Ruminations From the Western Slope

Ruminations From the Western Slope
Colorado River near Moab, Utah

Wednesday, May 19, 2010

A Passion for Books


I love books. I have surrounded myself with books all my life. I love the feel of them. I love the way they look on a bookshelf. I love all the information that they hold. And I love the quiet dignity they give to our otherwise ramshackle house. I have so many books that over the past few years, I have taken to selling off a few of them (http://www.alibris.com/stores/westslopebooks). I haunt used book stores; wait for Friends of the Library sell-offs; ferret out yard sales; all in the hopes of finding some special treasure or unique volume. For me, the thrill is in the hunt.

A couple of years ago I found a first edition of John Steinbeck’s East of Eden which I bought for 50 cents at a yard sale and sold for $200. Another time I picked up the original two-volume set of Ullyses S. Grant’s autobiography which is worth close to $400. I got it for a buck. Then there was the first edition copy of Richard Farina’s Been Down So Long It Looks Like Up to Me which was published just weeks before his untimely death on a motorcycle. After paying 25 cents for it, I reluctantly sold it last year for $200.

Of course, for every success story like these there are dozens and dozens of mediocre finds; piles of Readers Digest condensations, romance novels, born-again Christian books, and old sets of encyclopedias. But for me, it is worth diving through the dreck if I can find just one worthwhile title. Whether I end up selling it or not is almost immaterial. I am determined to keep an eclectic and esoteric inventory that I can be proud of.

What brought this subject to mind is the increasing number of book hunters I am seeing now at yard sales who are relying on hand held computers that scan the books’ ISBN numbers and give an immediate value. I watch as these people pick up title after title, barely looking at it, and quickly scan the number on the back. They show no interest in what is inside the book; spend no time mulling over subject or author. Just a quick scan and it either goes in the bag or back on the table. It is a fast and soulless operation.
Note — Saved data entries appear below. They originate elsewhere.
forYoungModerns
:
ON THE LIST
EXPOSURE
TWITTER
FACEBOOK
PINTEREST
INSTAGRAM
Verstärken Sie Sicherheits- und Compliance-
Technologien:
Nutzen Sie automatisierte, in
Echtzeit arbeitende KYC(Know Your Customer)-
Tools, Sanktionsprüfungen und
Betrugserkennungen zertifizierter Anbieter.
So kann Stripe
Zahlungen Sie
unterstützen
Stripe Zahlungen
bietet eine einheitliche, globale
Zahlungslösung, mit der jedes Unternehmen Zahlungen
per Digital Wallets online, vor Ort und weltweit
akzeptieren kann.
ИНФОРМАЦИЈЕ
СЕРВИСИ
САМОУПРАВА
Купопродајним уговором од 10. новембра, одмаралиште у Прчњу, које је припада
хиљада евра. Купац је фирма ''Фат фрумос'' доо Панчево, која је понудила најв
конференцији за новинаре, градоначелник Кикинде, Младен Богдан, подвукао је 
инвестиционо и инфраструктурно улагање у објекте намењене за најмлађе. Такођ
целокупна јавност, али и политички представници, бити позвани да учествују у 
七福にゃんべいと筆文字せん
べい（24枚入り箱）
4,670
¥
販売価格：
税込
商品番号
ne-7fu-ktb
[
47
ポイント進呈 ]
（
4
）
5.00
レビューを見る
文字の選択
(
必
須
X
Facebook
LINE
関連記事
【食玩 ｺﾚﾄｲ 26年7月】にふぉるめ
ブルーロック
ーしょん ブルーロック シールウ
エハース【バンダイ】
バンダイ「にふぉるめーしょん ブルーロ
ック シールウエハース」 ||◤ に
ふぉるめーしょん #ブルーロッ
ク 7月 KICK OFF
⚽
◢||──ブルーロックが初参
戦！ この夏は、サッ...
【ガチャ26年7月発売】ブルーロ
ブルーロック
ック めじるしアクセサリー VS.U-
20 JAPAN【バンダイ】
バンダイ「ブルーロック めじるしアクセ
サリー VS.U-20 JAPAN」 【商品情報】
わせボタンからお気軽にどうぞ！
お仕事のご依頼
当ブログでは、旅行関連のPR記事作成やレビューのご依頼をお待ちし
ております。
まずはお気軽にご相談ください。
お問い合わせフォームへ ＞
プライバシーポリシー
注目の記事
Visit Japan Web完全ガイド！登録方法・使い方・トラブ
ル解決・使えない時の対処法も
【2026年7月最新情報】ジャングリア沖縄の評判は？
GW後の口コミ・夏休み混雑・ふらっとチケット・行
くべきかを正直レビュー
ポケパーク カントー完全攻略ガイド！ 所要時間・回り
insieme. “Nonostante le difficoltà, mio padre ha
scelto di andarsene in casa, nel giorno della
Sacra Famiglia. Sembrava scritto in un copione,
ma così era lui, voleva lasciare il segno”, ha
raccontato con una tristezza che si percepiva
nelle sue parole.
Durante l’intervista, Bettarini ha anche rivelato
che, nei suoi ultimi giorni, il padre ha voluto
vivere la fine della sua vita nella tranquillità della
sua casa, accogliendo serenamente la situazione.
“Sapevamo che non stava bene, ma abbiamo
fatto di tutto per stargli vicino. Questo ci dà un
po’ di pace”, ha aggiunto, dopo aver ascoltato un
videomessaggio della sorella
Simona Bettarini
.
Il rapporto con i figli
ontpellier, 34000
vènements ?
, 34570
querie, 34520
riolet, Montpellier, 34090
For these book hunters, the search is simply for the money. There is no passion involved. No curiosity beyond the book’s worth. Profit or not, I could never collect books in this manner. Fortunately, from my standpoint, there is very little competition involved. Most of the books I look for were published long before the advent of ISBN numbers. And I pride myself on having a degree of knowledge in my own mind as to what is of value and what is not. Often I may buy a book simply for its esthetics or content with no intention whatever of selling it.

I may spend a lot more time sifting through the piles of pages then these merciless scanners do, but I get so much more satisfaction out of it. Almost a calming reassurance that there is still value beyond money in the printed page, and it is something tangible and beautiful and for the ages. I will always treasure the tattered copy of Desert Solitaire that I bought 35 years ago when I was a ranger at Canyonlands. There are more stories for me in that one little book than on many a library shelf.